[Start of section]

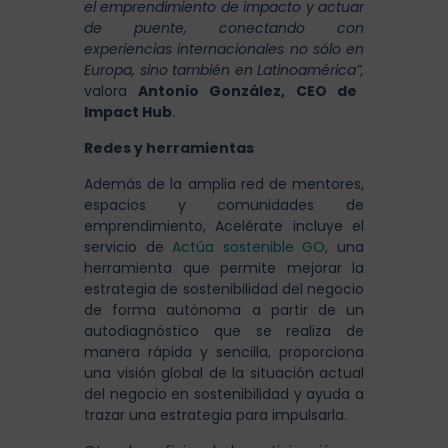
el emprendimiento de impacto y actuar
de puente, conectando con
experiencias internacionales no sólo en
Europa, sino también en Latinoamérica”,
valora
Antonio González, CEO de
Impact Hub
.
Redes y herramientas
Además de la amplia red de mentores,
espacios y comunidades de
emprendimiento, Acelérate incluye el
servicio de
Actúa sostenible GO
, una
herramienta que permite mejorar la
estrategia de sostenibilidad del negocio
de forma autónoma a partir de un
autodiagnóstico que se realiza de
manera rápida y sencilla, proporciona
una visión global de la situación actual
del negocio en sostenibilidad y ayuda a
trazar una estrategia para impulsarla.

[End of section]

## Task
Your answer should hold the line with "Además de la" and each line after it to the end of the data, retyped exactly. Include no other lines.

## Your solution
Además de la amplia red de mentores,
espacios y comunidades de
emprendimiento, Acelérate incluye el
servicio de
Actúa sostenible GO
, una
herramienta que permite mejorar la
estrategia de sostenibilidad del negocio
de forma autónoma a partir de un
autodiagnóstico que se realiza de
manera rápida y sencilla, proporciona
una visión global de la situación actual
del negocio en sostenibilidad y ayuda a
trazar una estrategia para impulsarla.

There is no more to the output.